Task directions: A word-for-word transcript of the closing lines is required: from the one with "Napište nám (434, 1637)" through the final line of the data.

---------- Data supplied ----------

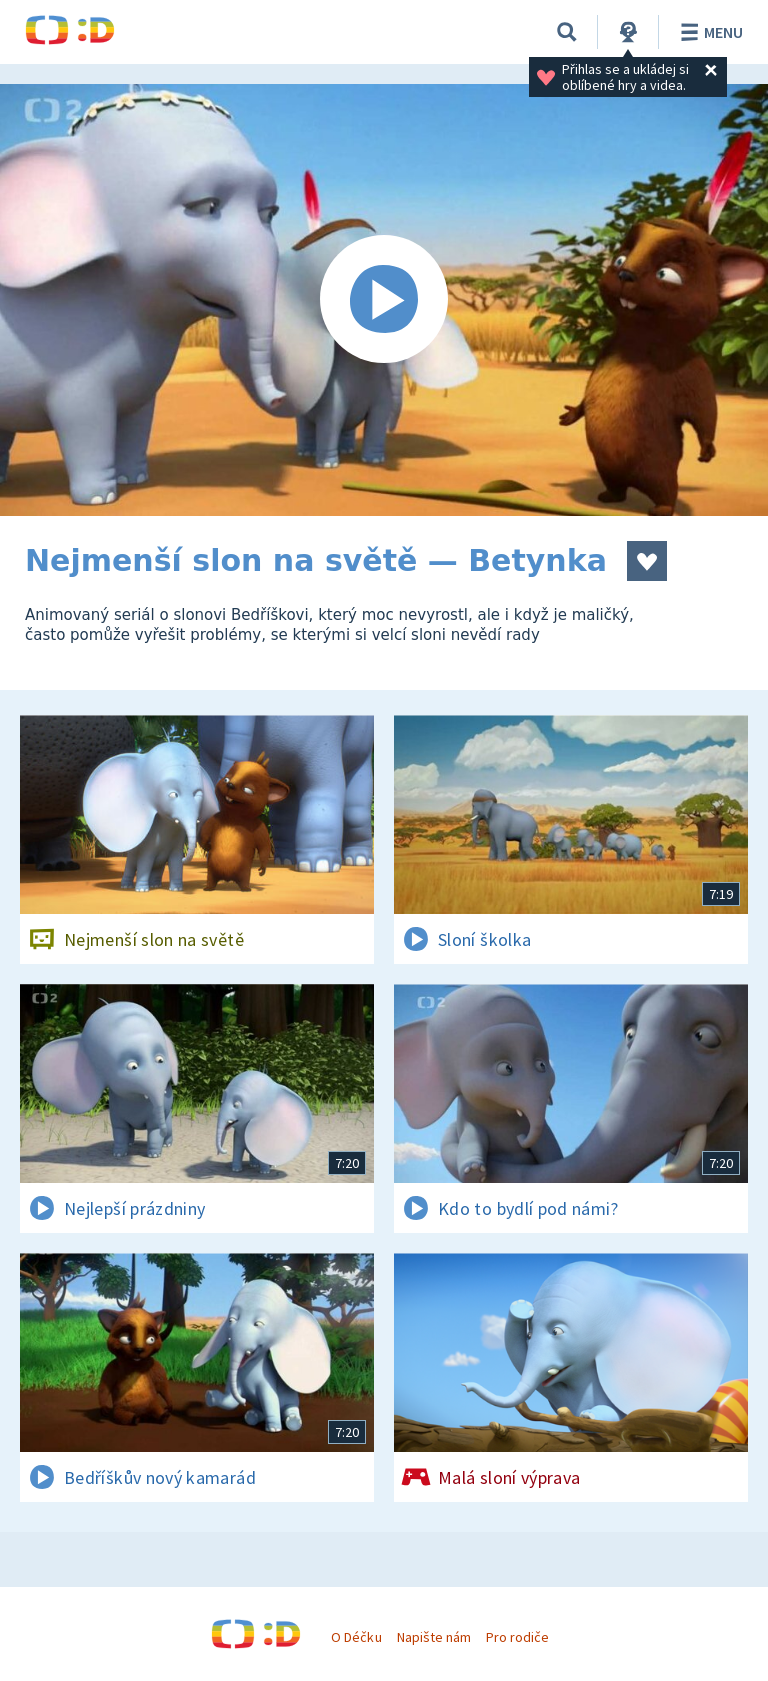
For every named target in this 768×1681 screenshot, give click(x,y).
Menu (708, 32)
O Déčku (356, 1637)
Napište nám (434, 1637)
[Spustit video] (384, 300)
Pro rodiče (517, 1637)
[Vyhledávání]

----------

Solution to the problem:
Napište nám (434, 1637)
[Spustit video] (384, 300)
Pro rodiče (517, 1637)
[Vyhledávání]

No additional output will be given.